**Page images and extracted text**
Segment Open
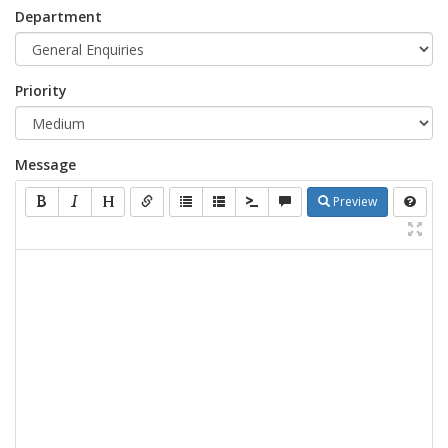
Department
Priority
Message
Preview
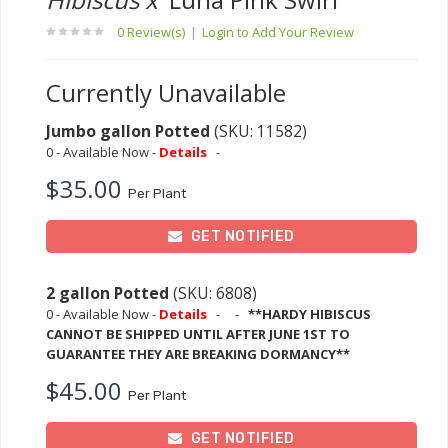
0 Review(s)
|
Login to Add Your Review
Currently Unavailable
Jumbo gallon Potted
(SKU: 11582)
0 - Available Now -
Details
-
$35.00
Per Plant
GET NOTIFIED
2 gallon Potted
(SKU: 6808)
0 - Available Now -
Details
-
-
**HARDY HIBISCUS
CANNOT BE SHIPPED UNTIL AFTER JUNE 1ST TO
GUARANTEE THEY ARE BREAKING DORMANCY**
$45.00
Per Plant
GET NOTIFIED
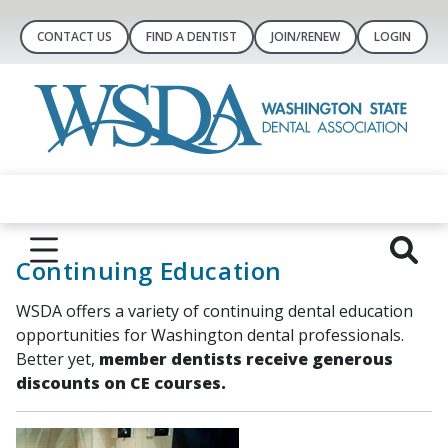
CONTACT US
FIND A DENTIST
JOIN/RENEW
LOGIN
Continuing Education
WSDA offers a variety of continuing dental education
opportunities for Washington dental professionals.
Better yet,
member dentists receive generous
discounts on CE courses.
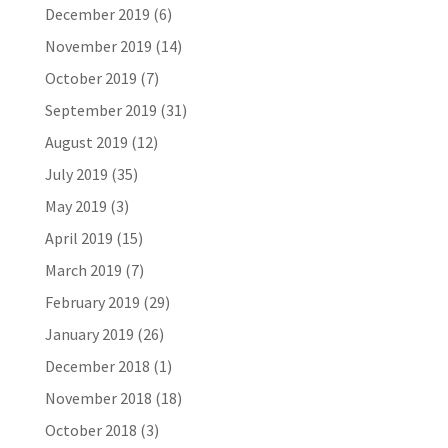
December 2019
(6)
November 2019
(14)
October 2019
(7)
September 2019
(31)
August 2019
(12)
July 2019
(35)
May 2019
(3)
April 2019
(15)
March 2019
(7)
February 2019
(29)
January 2019
(26)
December 2018
(1)
November 2018
(18)
October 2018
(3)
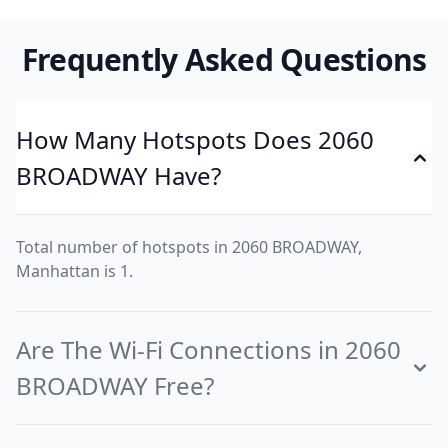
Frequently Asked Questions
How Many Hotspots Does 2060
BROADWAY Have?
Total number of hotspots in 2060 BROADWAY,
Manhattan is 1.
Are The Wi-Fi Connections in 2060
BROADWAY Free?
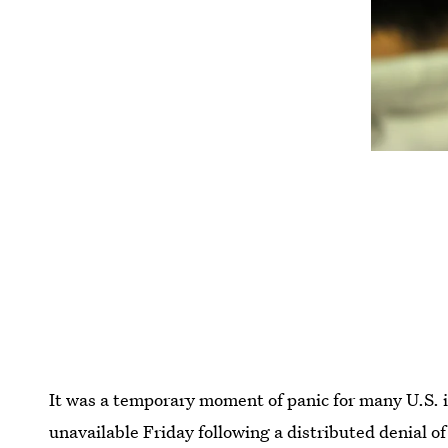
It was a temporary moment of panic for many U.S. 
unavailable Friday following a distributed denial o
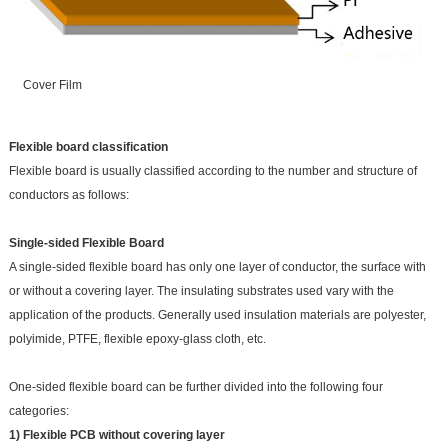
Cover Film
Flexible board classification
Flexible board is usually classified according to the number and structure of
conductors as follows:
Single-sided Flexible Board
A single-sided flexible board has only one layer of conductor, the surface with
or without a covering layer. The insulating substrates used vary with the
application of the products. Generally used insulation materials are polyester,
polyimide, PTFE, flexible epoxy-glass cloth, etc.
One-sided flexible board can be further divided into the following four
categories:
1) Flexible PCB without covering layer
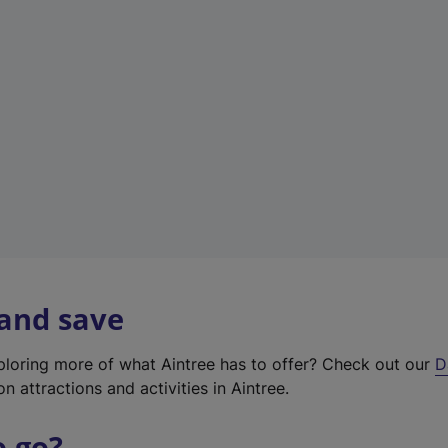
w
t
a
b
)
 and save
xploring more of what Aintree has to offer? Check out our
D
on attractions and activities in Aintree.
o go?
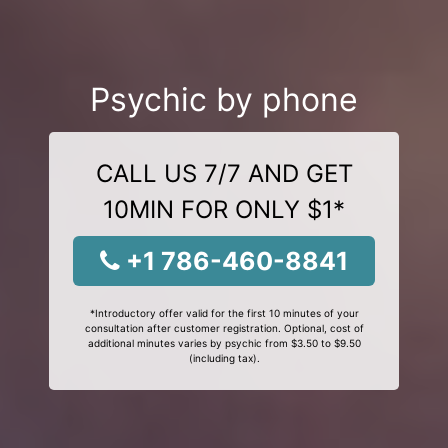
Psychic by phone
CALL US 7/7 AND GET
10MIN FOR ONLY $1*
+1 786-460-8841
*Introductory offer valid for the first 10 minutes of your
consultation after customer registration. Optional, cost of
additional minutes varies by psychic from $3.50 to $9.50
(including tax).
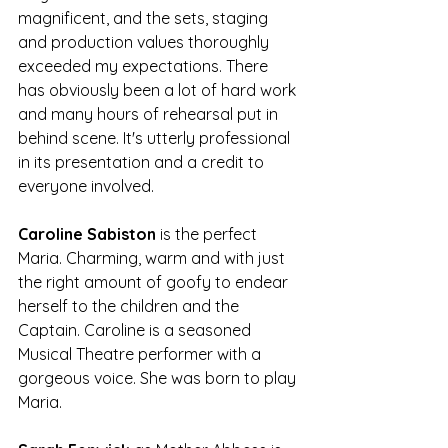
magnificent, and the sets, staging 
and production values thoroughly 
exceeded my expectations. There 
has obviously been a lot of hard work 
and many hours of rehearsal put in 
behind scene. It's utterly professional 
in its presentation and a credit to 
everyone involved.
Caroline Sabiston
 is the perfect 
Maria. Charming, warm and with just 
the right amount of goofy to endear 
herself to the children and the 
Captain. Caroline is a seasoned 
Musical Theatre performer with a 
gorgeous voice. She was born to play 
Maria.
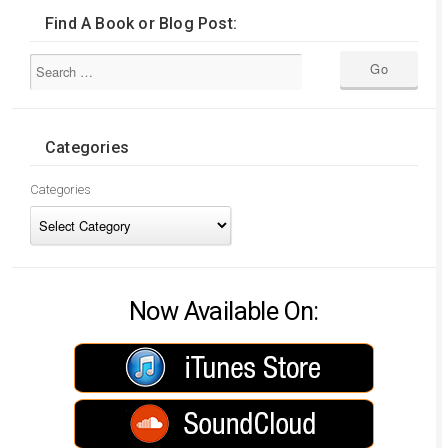
Find A Book or Blog Post:
Categories
Categories
Now Available On:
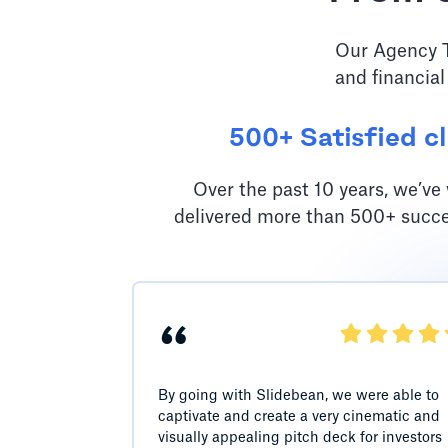
Our Agency Te
and financial
500+ Satisfied cl
Over the past 10 years, we’v
delivered more than 500+ succe
“
By going with Slidebean, we were able to
captivate and create a very cinematic and
visually appealing pitch deck for investors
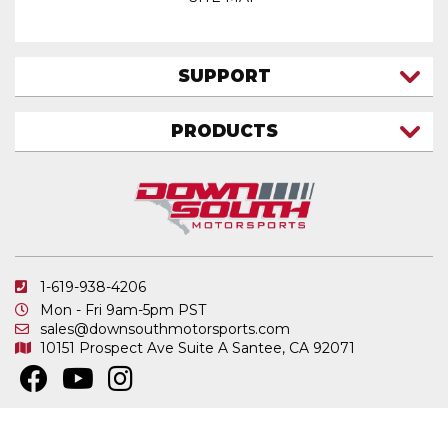
SUPPORT
CONTACT US
PRODUCTS
MY ACCOUNT
TRUCK/SUV
MY ORDERS
FAQ
ATV SHOCKS
SHIPPING & RETURNS
COIL SPRINGS
PRIVACY POLICY
DOWNSOUTH MOTORSPORTS APPAREL
1-619-938-4206
ELECTRONICS
Mon - Fri 9am-5pm PST
IN STOCK & READY TO SHIP
sales@downsouthmotorsports.com
10151 Prospect Ave
Suite A
Santee, CA 92071
MERCHANDISE
MOTO SHOCKS
OTHER PRODUCTS
Copyright © 2026 DownSouth Motorsports. All Rights Reserved.
Powered by
.
Web Shop Manager
REPLACEMENT SHOCK PARTS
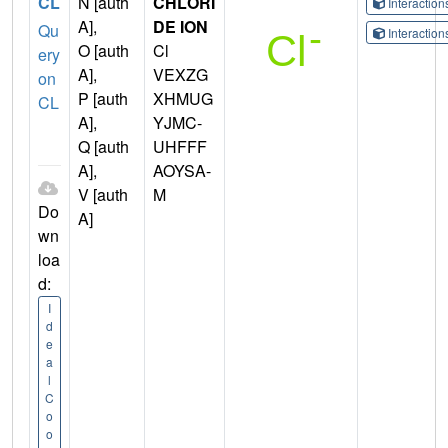
CL
N [auth
CHLORI
Interactio
A],
DE ION
Qu
Interactio
O [auth
Cl
ery
A],
VEXZG
on
P [auth
XHMUG
CL
A],
YJMC-
Q [auth
UHFFF
A],
AOYSA-
V [auth
M
Do
A]
wn
loa
d:
I
d
e
a
l
C
o
o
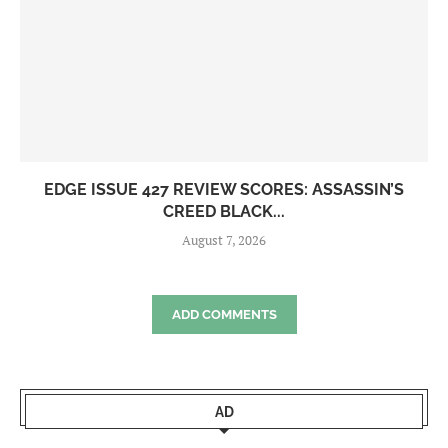
EDGE ISSUE 427 REVIEW SCORES: ASSASSIN’S
CREED BLACK...
August 7, 2026
ADD COMMENTS
AD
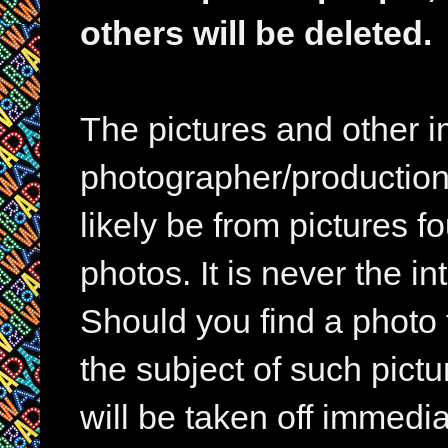
others will be deleted.
The pictures and other im
photographer/production 
likely be from pictures f
photos. It is never the in
Should you find a photo 
the subject of such pictur
will be taken off immedia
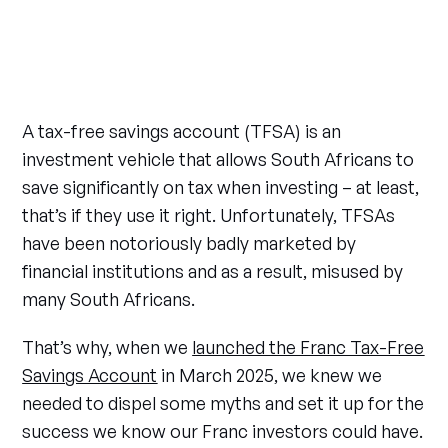
A tax-free savings account (TFSA) is an
investment vehicle that allows South Africans to
save significantly on tax when investing – at least,
that’s if they use it right. Unfortunately, TFSAs
have been notoriously badly marketed by
financial institutions and as a result, misused by
many South Africans.
That’s why, when we
launched the Franc Tax-Free
Savings Account
in March 2025, we knew we
needed to dispel some myths and set it up for the
success we know our Franc investors could have.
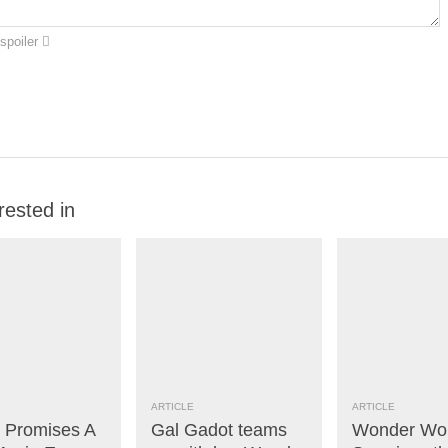
spoiler
rested in
ARTICLE
ARTICLE
x Promises A
Gal Gadot teams
Wonder W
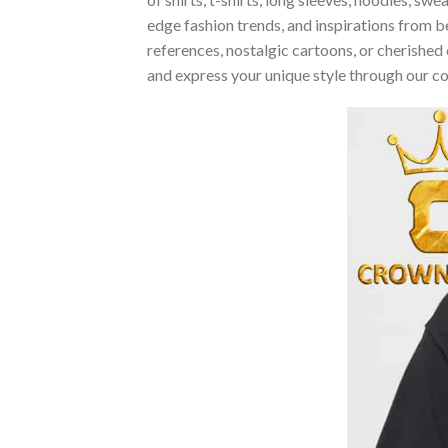
edge fashion trends, and inspirations from 
references, nostalgic cartoons, or cherished 
and express your unique style through our c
Segment Closed
**Instructions for the task**
Leaving pictures aside, give again word for word each line from the one with "Web Shop Manager" to the final line of the entries.

**Answer**
Web Shop Manager
REPLACEMENT SHOCK PARTS
CL
N [auth
CHLORI
Interactio
A],
DE ION
Qu
Interactio
O [auth
Cl
ery
A],
VEXZG
on
P [auth
XHMUG
CL
A],
YJMC-
Q [auth
UHFFF
A],
AOYSA-
V [auth
M
Do
A]
wn
loa
d:
I
d
e
a
l
C
o
o
EDGE ISSUE 427 REVIEW SCORES: ASSASSIN’S
CREED BLACK...
August 7, 2026
ADD COMMENTS
AD
others will be deleted.
The pictures and other im
photographer/production 
likely be from pictures f
photos. It is never the in
Should you find a photo 
the subject of such pictur
will be taken off immedia
A tax-free savings account (TFSA) is an
investment vehicle that allows South Africans to
save significantly on tax when investing – at least,
that’s if they use it right. Unfortunately, TFSAs
have been notoriously badly marketed by
financial institutions and as a result, misused by
many South Africans.
That’s why, when we
launched the Franc Tax-Free
Savings Account
in March 2025, we knew we
needed to dispel some myths and set it up for the
success we know our Franc investors could have.
spoiler
rested in
ARTICLE
ARTICLE
x Promises A
Gal Gadot teams
Wonder W
edge fashion trends, and inspirations from 
references, nostalgic cartoons, or cherished 
and express your unique style through our c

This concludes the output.